- [What you have to do] Beneath this line are the data; copy exactly the part of them that opens with the line containing "this pasta shows" and closes with the line containing "and make it new .", and only that part.
----- Given information
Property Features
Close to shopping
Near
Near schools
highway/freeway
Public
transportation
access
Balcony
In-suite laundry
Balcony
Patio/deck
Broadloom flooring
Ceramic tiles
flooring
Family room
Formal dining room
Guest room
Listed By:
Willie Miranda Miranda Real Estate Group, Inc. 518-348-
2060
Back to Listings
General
----------
----- Given information
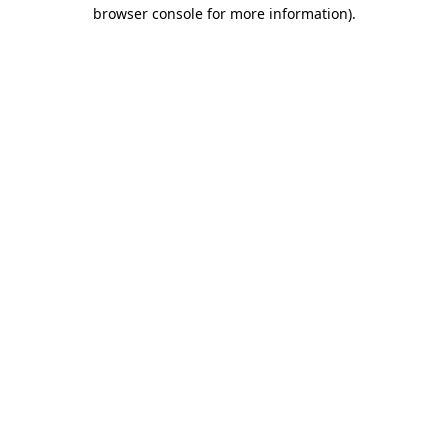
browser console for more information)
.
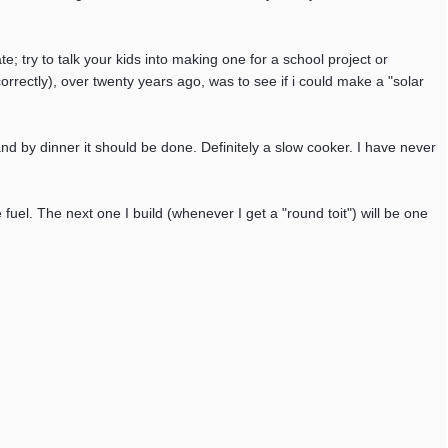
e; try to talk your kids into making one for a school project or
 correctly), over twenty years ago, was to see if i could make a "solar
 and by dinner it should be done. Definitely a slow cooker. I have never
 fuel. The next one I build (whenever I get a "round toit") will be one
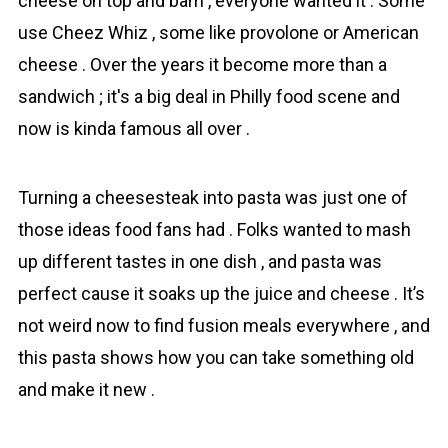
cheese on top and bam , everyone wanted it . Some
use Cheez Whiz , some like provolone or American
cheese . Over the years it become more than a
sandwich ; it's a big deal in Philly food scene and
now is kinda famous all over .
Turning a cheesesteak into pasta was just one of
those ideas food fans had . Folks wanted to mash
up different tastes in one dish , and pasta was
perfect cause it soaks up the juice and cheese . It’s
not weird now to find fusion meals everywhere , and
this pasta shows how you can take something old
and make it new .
----------
- [Response]
this pasta shows how you can take something old
and make it new .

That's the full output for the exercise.